Masks will not be required for students or staff, though the district will respect the choice of those who wish to keep wearing them, the Facebook post said. Vaccinations will not be required for attending school or for participating in sports or other after-hours schools activities. Those who participate in sports or have not been vaccinated will not be required to be tested.

The district will continue many of its cleaning practices, and will continue to make hand sanitizer available. It will also continue outdoors classes when feasible, and make livestreaming available for many sporting events for those who can’t attend. The district will also continue its policy of staying home sick until people are 24 hours past their symptoms.

In June, the Michigan Department of Health and Human Services recommended, but did not mandate, mask-wearing and social distancing for schools. That advice may have been geared more towards students that are enrolled in summer school, Codere said.

In new guidance issued Friday, the CDC said vaccinated students and teachers do not need to wear masks in school. It made no recommendation on vaccination requirements, deferring to state and local decisionmakers.

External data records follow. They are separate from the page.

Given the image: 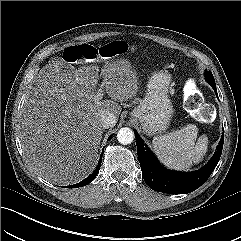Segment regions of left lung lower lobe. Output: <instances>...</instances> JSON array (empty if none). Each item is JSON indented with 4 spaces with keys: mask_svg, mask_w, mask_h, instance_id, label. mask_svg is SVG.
<instances>
[{
    "mask_svg": "<svg viewBox=\"0 0 241 241\" xmlns=\"http://www.w3.org/2000/svg\"><path fill=\"white\" fill-rule=\"evenodd\" d=\"M210 85L217 92L215 83H210ZM135 138L142 177L146 184L155 191L169 194L189 193L207 181L219 162L224 143V135H222L217 151L207 165L198 171L182 173L162 167L149 149L144 146L143 140L136 131Z\"/></svg>",
    "mask_w": 241,
    "mask_h": 241,
    "instance_id": "left-lung-lower-lobe-1",
    "label": "left lung lower lobe"
}]
</instances>
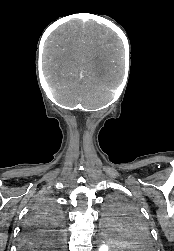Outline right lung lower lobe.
Segmentation results:
<instances>
[{
	"label": "right lung lower lobe",
	"mask_w": 174,
	"mask_h": 251,
	"mask_svg": "<svg viewBox=\"0 0 174 251\" xmlns=\"http://www.w3.org/2000/svg\"><path fill=\"white\" fill-rule=\"evenodd\" d=\"M34 233H36V230H35L34 226L27 224L24 227L23 233H22V236H21V241H20V248H21L22 243H24L27 239L32 237ZM21 250H23V249L21 248ZM23 251H34V250H23Z\"/></svg>",
	"instance_id": "obj_1"
}]
</instances>
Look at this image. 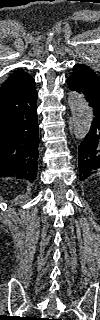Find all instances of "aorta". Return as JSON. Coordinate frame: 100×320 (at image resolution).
Masks as SVG:
<instances>
[{
  "label": "aorta",
  "mask_w": 100,
  "mask_h": 320,
  "mask_svg": "<svg viewBox=\"0 0 100 320\" xmlns=\"http://www.w3.org/2000/svg\"><path fill=\"white\" fill-rule=\"evenodd\" d=\"M68 104L73 116V133L76 139L83 140L92 123V111L81 94L76 91L68 93Z\"/></svg>",
  "instance_id": "1"
}]
</instances>
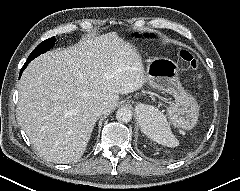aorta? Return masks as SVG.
<instances>
[{
	"mask_svg": "<svg viewBox=\"0 0 240 191\" xmlns=\"http://www.w3.org/2000/svg\"><path fill=\"white\" fill-rule=\"evenodd\" d=\"M116 119L121 123H128L132 119V112L129 108L122 107L116 112Z\"/></svg>",
	"mask_w": 240,
	"mask_h": 191,
	"instance_id": "1",
	"label": "aorta"
}]
</instances>
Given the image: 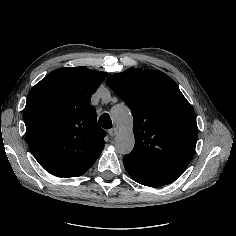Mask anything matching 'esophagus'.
Returning <instances> with one entry per match:
<instances>
[{"instance_id": "34e87169", "label": "esophagus", "mask_w": 236, "mask_h": 236, "mask_svg": "<svg viewBox=\"0 0 236 236\" xmlns=\"http://www.w3.org/2000/svg\"><path fill=\"white\" fill-rule=\"evenodd\" d=\"M117 133H118V129L117 128H112L111 130H109V135L111 137H114Z\"/></svg>"}]
</instances>
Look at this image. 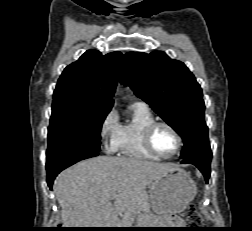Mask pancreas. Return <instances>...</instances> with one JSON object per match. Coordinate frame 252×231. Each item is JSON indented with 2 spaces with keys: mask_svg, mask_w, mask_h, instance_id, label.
<instances>
[{
  "mask_svg": "<svg viewBox=\"0 0 252 231\" xmlns=\"http://www.w3.org/2000/svg\"><path fill=\"white\" fill-rule=\"evenodd\" d=\"M148 201H149V196L146 192H142L141 194L138 195V197L136 198V202L135 204L138 207H146L148 206ZM129 222V220H126L125 218L122 220V224H127Z\"/></svg>",
  "mask_w": 252,
  "mask_h": 231,
  "instance_id": "cf45deb5",
  "label": "pancreas"
}]
</instances>
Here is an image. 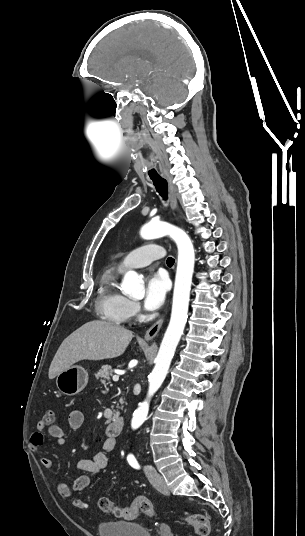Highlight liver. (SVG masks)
Wrapping results in <instances>:
<instances>
[{"mask_svg":"<svg viewBox=\"0 0 305 536\" xmlns=\"http://www.w3.org/2000/svg\"><path fill=\"white\" fill-rule=\"evenodd\" d=\"M132 334L130 330L109 322H87L65 338L58 348L49 368V380L80 360H106L121 356L130 344Z\"/></svg>","mask_w":305,"mask_h":536,"instance_id":"liver-1","label":"liver"}]
</instances>
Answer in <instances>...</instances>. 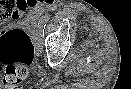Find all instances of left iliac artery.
Listing matches in <instances>:
<instances>
[{"mask_svg":"<svg viewBox=\"0 0 131 89\" xmlns=\"http://www.w3.org/2000/svg\"><path fill=\"white\" fill-rule=\"evenodd\" d=\"M47 21H48L47 17H44L43 19H41V21H39L40 24L38 25L45 28Z\"/></svg>","mask_w":131,"mask_h":89,"instance_id":"44dca946","label":"left iliac artery"}]
</instances>
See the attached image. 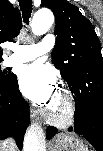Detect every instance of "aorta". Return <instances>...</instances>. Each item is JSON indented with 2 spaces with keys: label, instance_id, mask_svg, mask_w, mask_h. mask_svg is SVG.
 Returning a JSON list of instances; mask_svg holds the SVG:
<instances>
[{
  "label": "aorta",
  "instance_id": "762f6f07",
  "mask_svg": "<svg viewBox=\"0 0 103 151\" xmlns=\"http://www.w3.org/2000/svg\"><path fill=\"white\" fill-rule=\"evenodd\" d=\"M53 22V13L47 8H42L38 10L33 16L31 23L32 32L35 35H43L49 30ZM23 150L45 151V147L34 133L29 132L25 136Z\"/></svg>",
  "mask_w": 103,
  "mask_h": 151
}]
</instances>
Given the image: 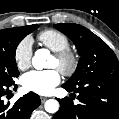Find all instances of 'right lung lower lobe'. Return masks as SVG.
<instances>
[{"label": "right lung lower lobe", "instance_id": "obj_1", "mask_svg": "<svg viewBox=\"0 0 119 119\" xmlns=\"http://www.w3.org/2000/svg\"><path fill=\"white\" fill-rule=\"evenodd\" d=\"M11 86L17 87L14 82L11 85L0 83V119H29L32 111L41 104L39 96L29 92L10 106L9 102L4 103L3 97L11 92Z\"/></svg>", "mask_w": 119, "mask_h": 119}]
</instances>
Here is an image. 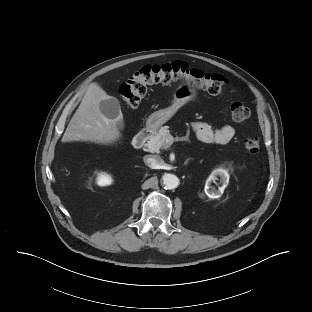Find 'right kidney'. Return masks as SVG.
<instances>
[{
  "mask_svg": "<svg viewBox=\"0 0 312 312\" xmlns=\"http://www.w3.org/2000/svg\"><path fill=\"white\" fill-rule=\"evenodd\" d=\"M112 183V178L110 175L101 173L97 178V184L100 186L110 185Z\"/></svg>",
  "mask_w": 312,
  "mask_h": 312,
  "instance_id": "obj_1",
  "label": "right kidney"
}]
</instances>
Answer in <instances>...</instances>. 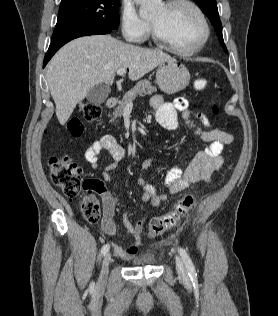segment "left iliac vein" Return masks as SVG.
<instances>
[{"label":"left iliac vein","instance_id":"1","mask_svg":"<svg viewBox=\"0 0 278 316\" xmlns=\"http://www.w3.org/2000/svg\"><path fill=\"white\" fill-rule=\"evenodd\" d=\"M176 269H177L178 274L181 277L187 276V271H186L184 262L182 261V259L180 257H176Z\"/></svg>","mask_w":278,"mask_h":316}]
</instances>
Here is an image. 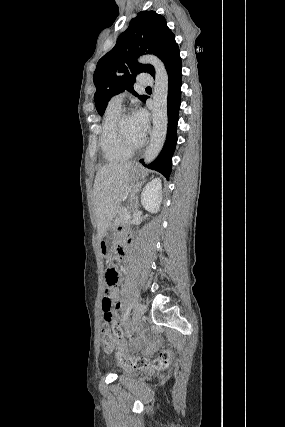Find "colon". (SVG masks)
Wrapping results in <instances>:
<instances>
[{"mask_svg": "<svg viewBox=\"0 0 285 427\" xmlns=\"http://www.w3.org/2000/svg\"><path fill=\"white\" fill-rule=\"evenodd\" d=\"M118 271L113 267H108L105 271L106 292L109 293L118 282ZM118 314L110 313L106 316L105 324L103 325L101 337L103 344L108 352H112L121 336V329L117 322ZM117 361L124 366H132L133 368H144L148 361L143 357L131 356L123 352H117L115 355ZM173 360V353L170 350L161 352L153 362V367L157 370L167 368Z\"/></svg>", "mask_w": 285, "mask_h": 427, "instance_id": "5ec220e1", "label": "colon"}]
</instances>
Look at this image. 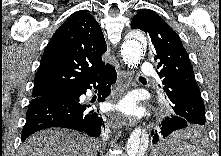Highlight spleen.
<instances>
[{
	"label": "spleen",
	"mask_w": 221,
	"mask_h": 156,
	"mask_svg": "<svg viewBox=\"0 0 221 156\" xmlns=\"http://www.w3.org/2000/svg\"><path fill=\"white\" fill-rule=\"evenodd\" d=\"M167 145L179 156H202V151L181 140H170Z\"/></svg>",
	"instance_id": "3e777b00"
}]
</instances>
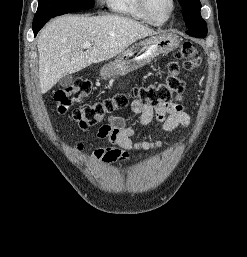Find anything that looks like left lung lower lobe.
<instances>
[{
	"label": "left lung lower lobe",
	"mask_w": 247,
	"mask_h": 257,
	"mask_svg": "<svg viewBox=\"0 0 247 257\" xmlns=\"http://www.w3.org/2000/svg\"><path fill=\"white\" fill-rule=\"evenodd\" d=\"M188 35L190 36H193V37H200V38H204L206 35H201V34H197V33H187Z\"/></svg>",
	"instance_id": "0a47b994"
}]
</instances>
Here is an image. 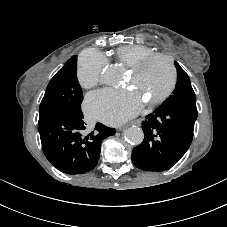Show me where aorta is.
<instances>
[{"label":"aorta","mask_w":227,"mask_h":227,"mask_svg":"<svg viewBox=\"0 0 227 227\" xmlns=\"http://www.w3.org/2000/svg\"><path fill=\"white\" fill-rule=\"evenodd\" d=\"M101 79L106 84H115L120 80V73L115 67L105 68L101 73ZM125 139L134 145H139L144 139V133L141 128L131 126L124 131Z\"/></svg>","instance_id":"762f6f07"}]
</instances>
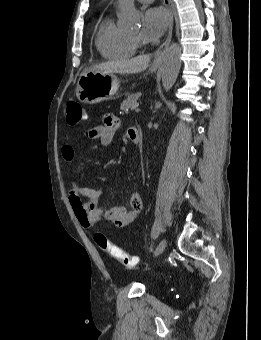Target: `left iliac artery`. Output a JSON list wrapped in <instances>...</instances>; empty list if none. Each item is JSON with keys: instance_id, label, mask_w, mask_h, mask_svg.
Here are the masks:
<instances>
[{"instance_id": "left-iliac-artery-1", "label": "left iliac artery", "mask_w": 261, "mask_h": 340, "mask_svg": "<svg viewBox=\"0 0 261 340\" xmlns=\"http://www.w3.org/2000/svg\"><path fill=\"white\" fill-rule=\"evenodd\" d=\"M158 236H159V231H153L151 233V237H152L153 240H156L158 238Z\"/></svg>"}]
</instances>
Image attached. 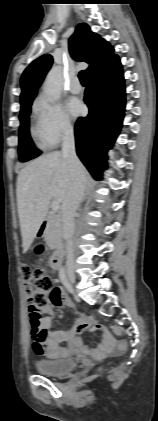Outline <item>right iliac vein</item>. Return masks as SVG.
I'll use <instances>...</instances> for the list:
<instances>
[{
    "mask_svg": "<svg viewBox=\"0 0 158 421\" xmlns=\"http://www.w3.org/2000/svg\"><path fill=\"white\" fill-rule=\"evenodd\" d=\"M67 275H68V278H69L70 282H71L72 284H74V283H75V281H76V275H75V273H74V269H73L72 267H69V268L67 269Z\"/></svg>",
    "mask_w": 158,
    "mask_h": 421,
    "instance_id": "63e3f726",
    "label": "right iliac vein"
}]
</instances>
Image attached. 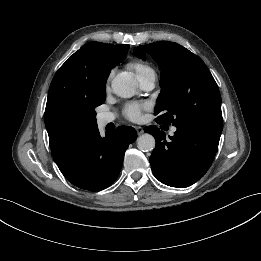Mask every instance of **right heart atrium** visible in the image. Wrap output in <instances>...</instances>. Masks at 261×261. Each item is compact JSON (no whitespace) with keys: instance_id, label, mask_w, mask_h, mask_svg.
I'll list each match as a JSON object with an SVG mask.
<instances>
[{"instance_id":"d8ad5b80","label":"right heart atrium","mask_w":261,"mask_h":261,"mask_svg":"<svg viewBox=\"0 0 261 261\" xmlns=\"http://www.w3.org/2000/svg\"><path fill=\"white\" fill-rule=\"evenodd\" d=\"M112 76H113V72H110V74L108 75L107 80H106L107 86H109Z\"/></svg>"}]
</instances>
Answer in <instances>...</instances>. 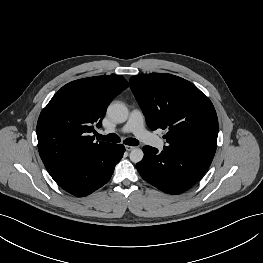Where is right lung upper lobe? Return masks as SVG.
Returning a JSON list of instances; mask_svg holds the SVG:
<instances>
[{"instance_id":"right-lung-upper-lobe-1","label":"right lung upper lobe","mask_w":263,"mask_h":263,"mask_svg":"<svg viewBox=\"0 0 263 263\" xmlns=\"http://www.w3.org/2000/svg\"><path fill=\"white\" fill-rule=\"evenodd\" d=\"M129 86L121 75L95 76L63 86L42 110L37 123L40 157L53 179L110 143H95L107 106Z\"/></svg>"}]
</instances>
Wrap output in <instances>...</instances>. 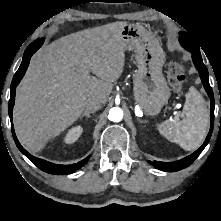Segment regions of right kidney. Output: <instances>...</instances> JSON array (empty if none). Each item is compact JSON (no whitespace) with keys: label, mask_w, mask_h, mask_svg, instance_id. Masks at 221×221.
I'll use <instances>...</instances> for the list:
<instances>
[{"label":"right kidney","mask_w":221,"mask_h":221,"mask_svg":"<svg viewBox=\"0 0 221 221\" xmlns=\"http://www.w3.org/2000/svg\"><path fill=\"white\" fill-rule=\"evenodd\" d=\"M83 128L81 126H76L71 128L65 135L63 141L67 144L74 143L82 134Z\"/></svg>","instance_id":"ca27d5eb"}]
</instances>
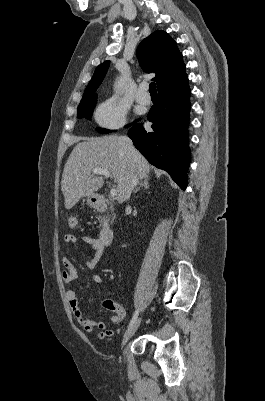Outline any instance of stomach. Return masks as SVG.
<instances>
[{
    "instance_id": "stomach-1",
    "label": "stomach",
    "mask_w": 265,
    "mask_h": 401,
    "mask_svg": "<svg viewBox=\"0 0 265 401\" xmlns=\"http://www.w3.org/2000/svg\"><path fill=\"white\" fill-rule=\"evenodd\" d=\"M94 198H92V196H88L87 198V205H90V207H94V205H96V203H93Z\"/></svg>"
}]
</instances>
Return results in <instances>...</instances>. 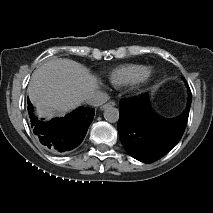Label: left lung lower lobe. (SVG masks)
<instances>
[{"mask_svg":"<svg viewBox=\"0 0 213 213\" xmlns=\"http://www.w3.org/2000/svg\"><path fill=\"white\" fill-rule=\"evenodd\" d=\"M188 88L185 111L173 119H164L150 109L146 95L120 101L118 131L120 141L133 158L154 162L168 153L181 139L192 101Z\"/></svg>","mask_w":213,"mask_h":213,"instance_id":"0a47b994","label":"left lung lower lobe"}]
</instances>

Codere said the district will revisit the issue if the COVID situation changes. Superintendents have been meeting with the Western Upper Peninsula Health Department.

If there are further outbreaks, actions will likely be localized to individual districts rather than an ISD-wide shutdown of in-person learning, Codere said. As of this week, 50.4% of Houghton County residents 12 and older have gotten at least one dose of a COVID-19 vaccine. Those numbers will only continue to grow, Codere said.

“Honestly, that gives the virus less places to go,” he said. “I think we’re going to be in a lot safer place than we were last year.”